Dopo cosa è accaduto? “Il centralinista ha chiamato la prima pattuglia disponibile che è venuta a controllare la mia zona, ed ha anche esortato la protezione civile, che comunque già si trovava vicino a casa mia perché dall’altra parte del quartiere l’acqua aveva invaso la strada e aveva cominciato ad allagare alcune cantine. Tutto questo è avvenuto intorno alle 19,30, nel tardo pomeriggio. Stava arrivando la notte e continuava a piovere ininterrottamente. La paura che il
fiume continuasse a riempirsi fino ad entrarci in casa cresceva di ora in ora.

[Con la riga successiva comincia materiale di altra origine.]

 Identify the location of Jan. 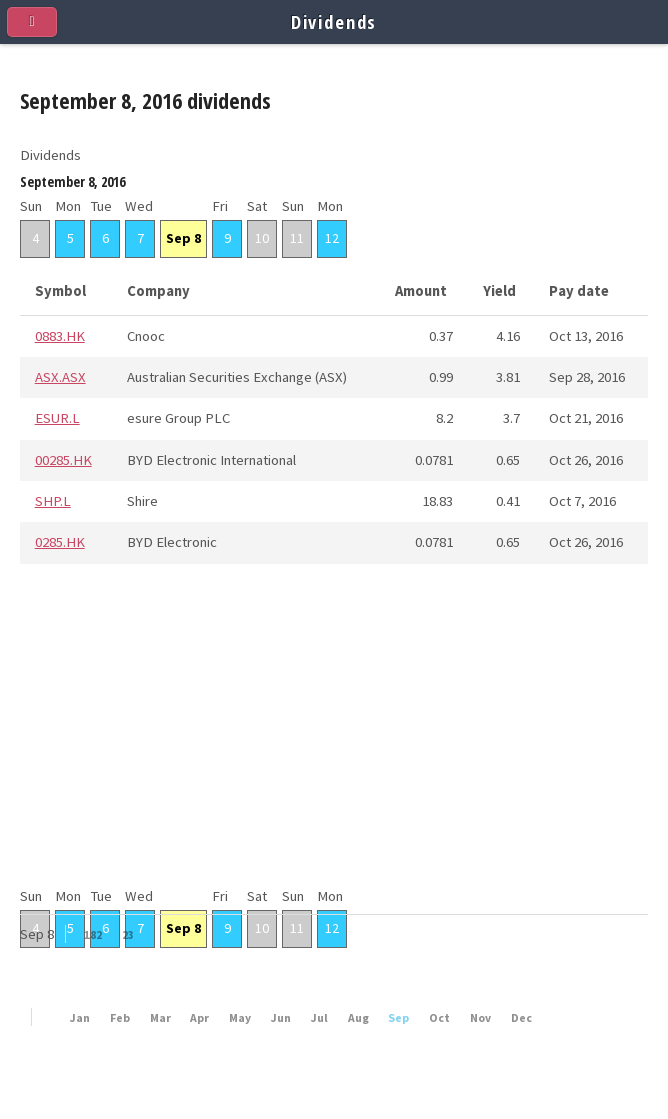 (80, 1018).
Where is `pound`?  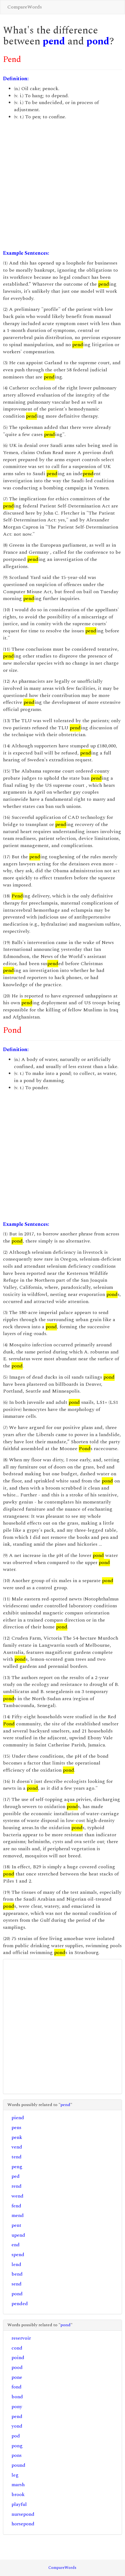 pound is located at coordinates (18, 2465).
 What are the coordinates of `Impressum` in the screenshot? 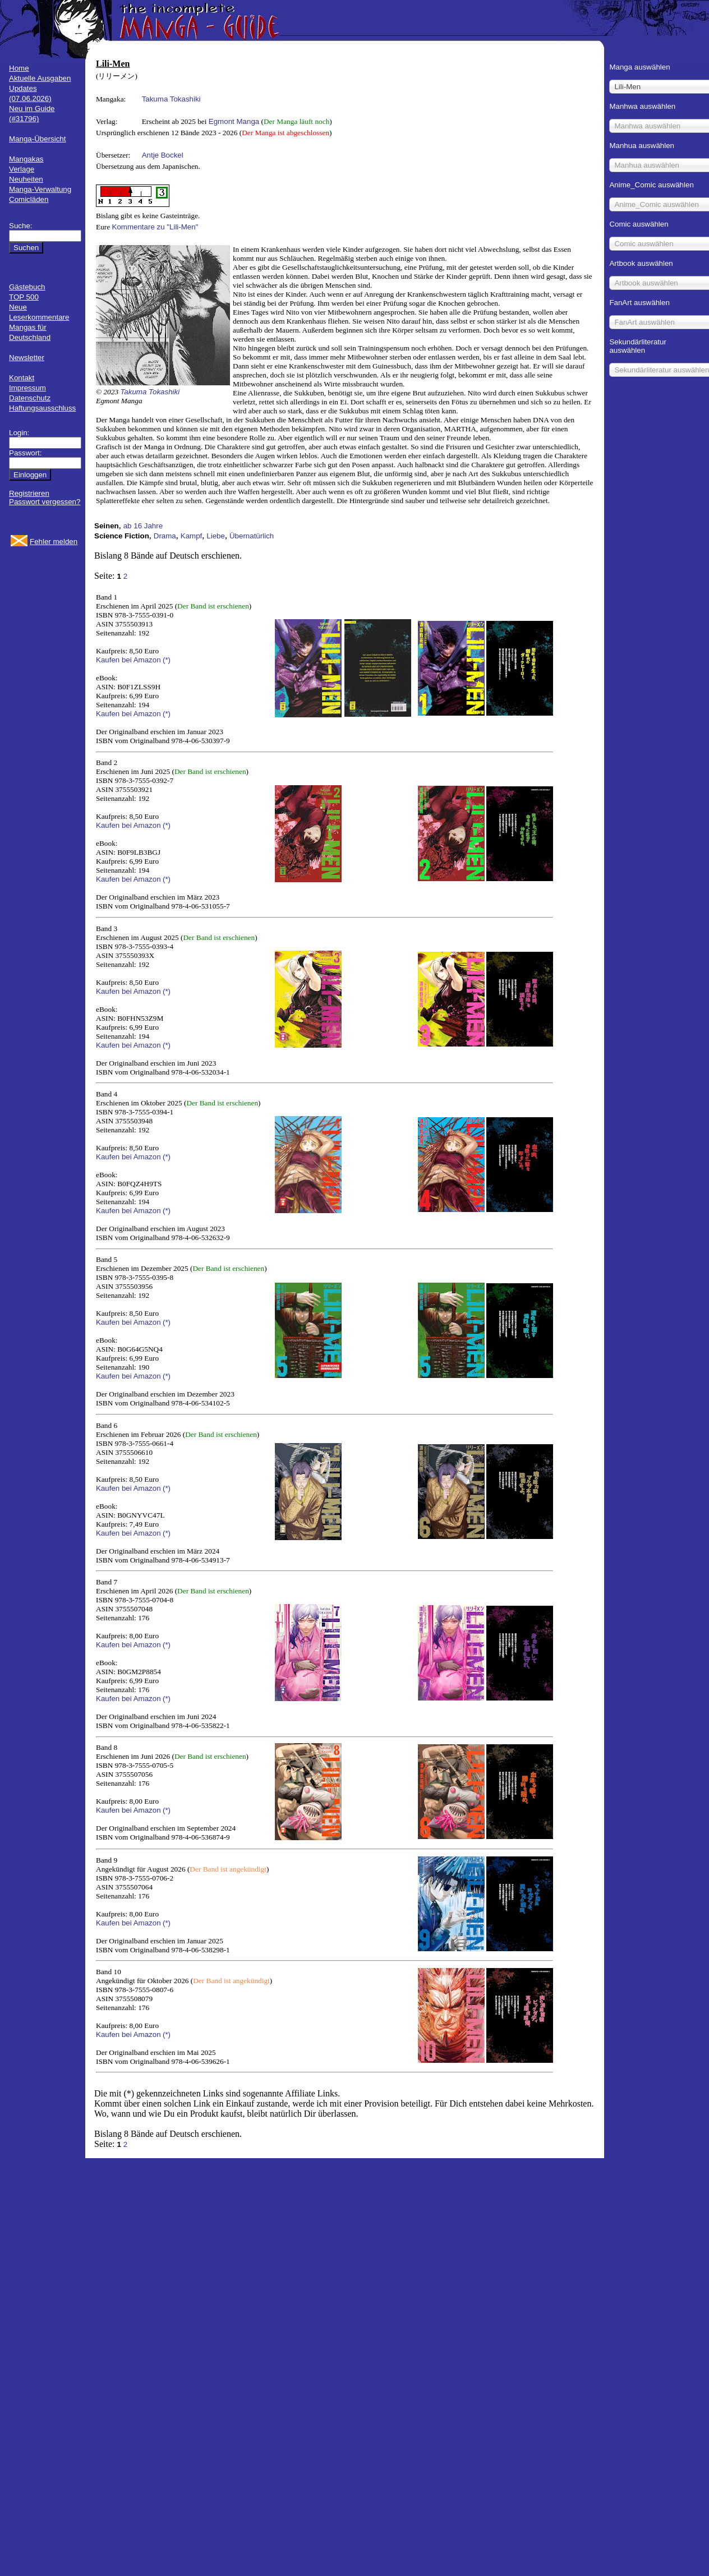 It's located at (27, 388).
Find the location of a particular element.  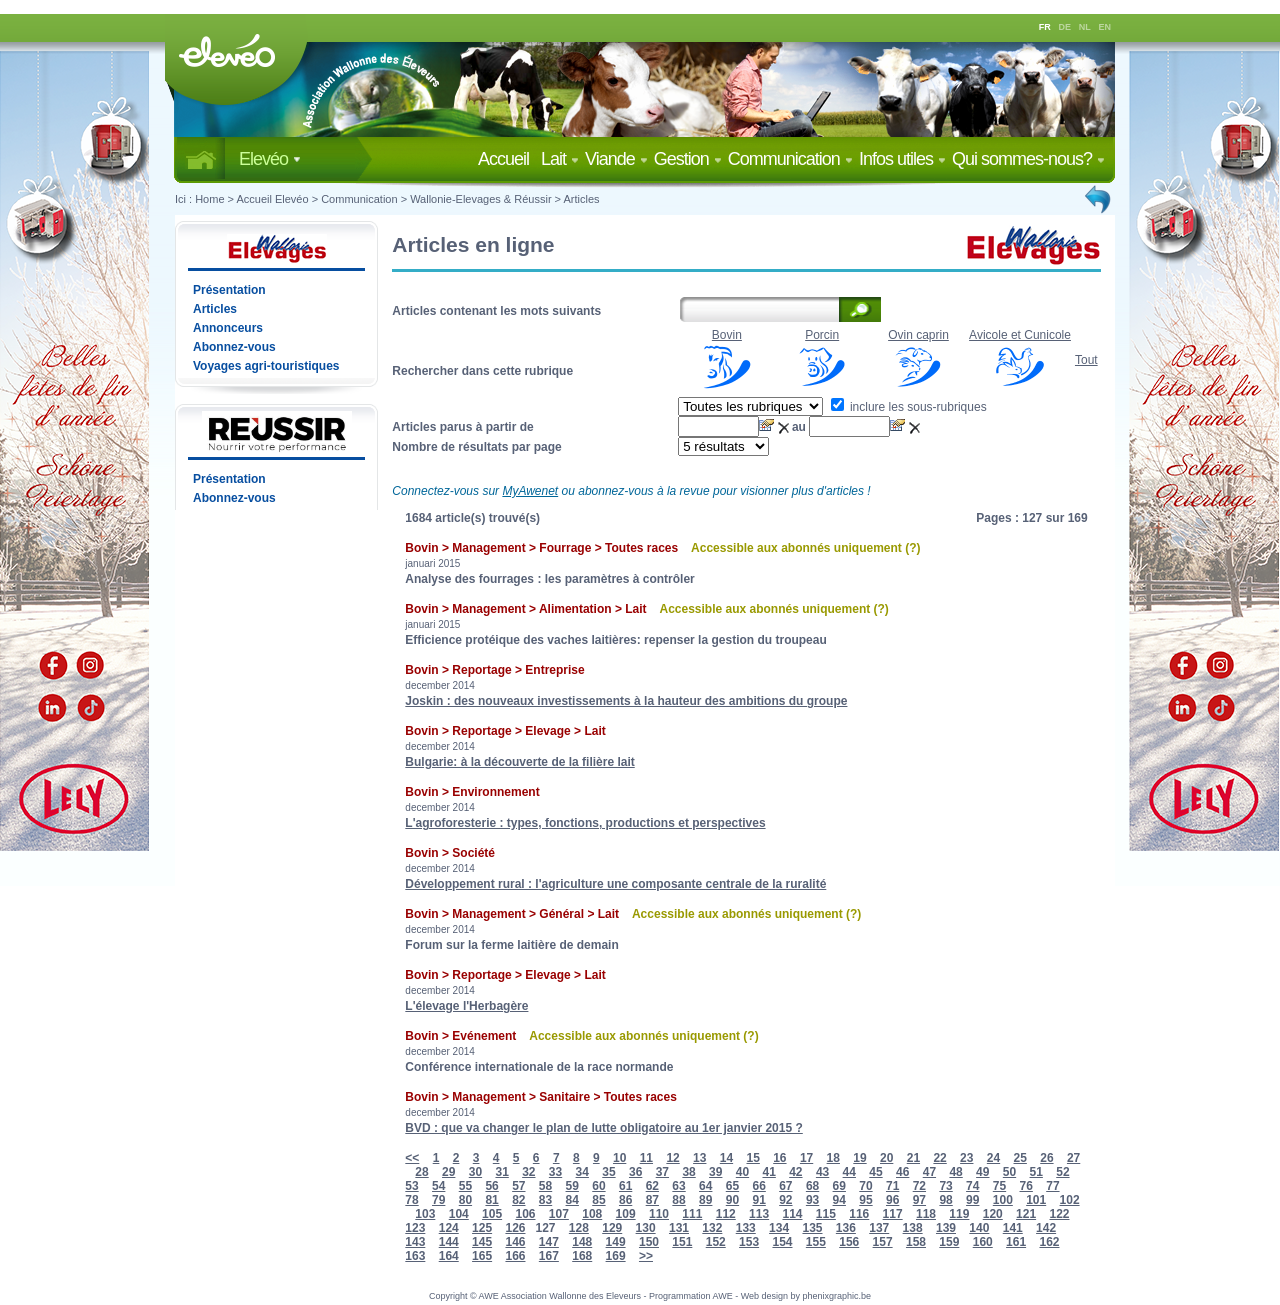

Quella notte non abbiamo chiuso occhio un istante. Mio marito ogni mezz’ora usciva di casa e andava a controllare il livello delle acque. La foto che vi ho mandato ritrae la finestra di casa mia, quella che si affaccia proprio sul parco e dalla quale sarebbe potuto entrare il fiume”.
Il parco XXV Aprile allagato
In quelle ore quali sono stati i vostri pensieri? “Il nostro terrore più grande, chiaramente, riguardava Natale. Se l’acqua fosse entrata in casa, lui sarebbe comunque rimasto
bloccato nel letto. Avrei potuto alzare il meccanismo che ne regola l’altezza al massimo, ma se ci fossimo trovati in casa più di mezzo metro di acqua non sarebbe comunque bastato. Gli apparecchi elettrici medicali da cui dipende la vita di Natale sarebbero stati
compromessi. Anche perché, staccandoli dalla corrente, hanno tutti un’autonomia limitata: qualcuno dura 2 ore, qualcun altro un’ora e mezza. Sicuramente non possiedono un’autonomia sufficiente a fronteggiare catastrofi naturali come quella di cui stiamo parlando. Giuro che non so neanche immaginare cosa sarebbe potuto accadere al bambino, né come avremmo potuto salvarlo. Adesso il pericolo sembra scampato, almeno fino all’arrivo di nuove piogge. Certo non eravamo preparati a quello che è successo perché in tanti anni che viviamo qui non era mai capitato niente del genere”.